**EXERCISE**
Only lines that contain the word "タイトルリスト" are to be returned from the data below.

### INFORMATION

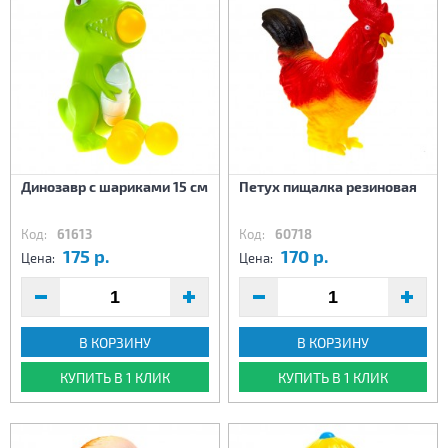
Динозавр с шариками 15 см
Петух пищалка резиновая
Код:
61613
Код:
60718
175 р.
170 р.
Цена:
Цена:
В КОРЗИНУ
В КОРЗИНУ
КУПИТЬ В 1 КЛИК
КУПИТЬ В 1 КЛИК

######
### INFORMATION

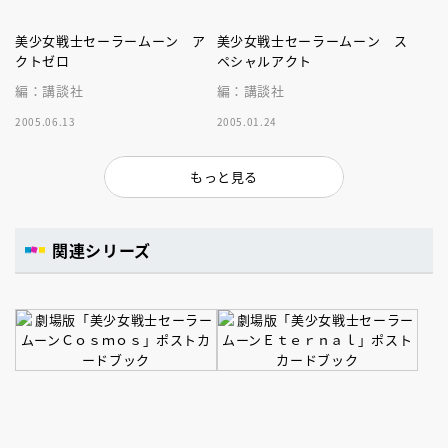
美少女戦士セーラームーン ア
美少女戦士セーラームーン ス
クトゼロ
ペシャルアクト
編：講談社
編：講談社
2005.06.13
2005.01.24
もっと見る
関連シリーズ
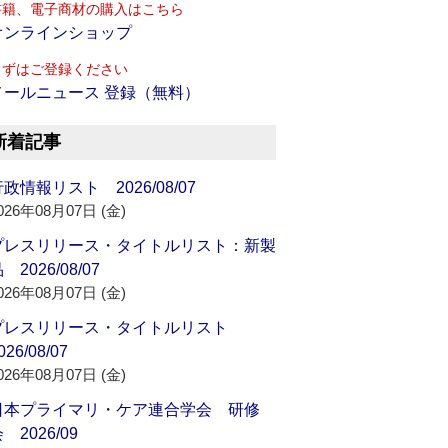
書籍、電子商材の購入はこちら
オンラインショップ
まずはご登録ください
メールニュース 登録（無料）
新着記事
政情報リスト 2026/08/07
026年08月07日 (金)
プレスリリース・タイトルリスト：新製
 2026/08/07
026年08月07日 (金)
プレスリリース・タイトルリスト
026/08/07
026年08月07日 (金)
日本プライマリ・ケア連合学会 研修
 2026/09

######

**ANSWER SPACE**
プレスリリース・タイトルリスト：新製
プレスリリース・タイトルリスト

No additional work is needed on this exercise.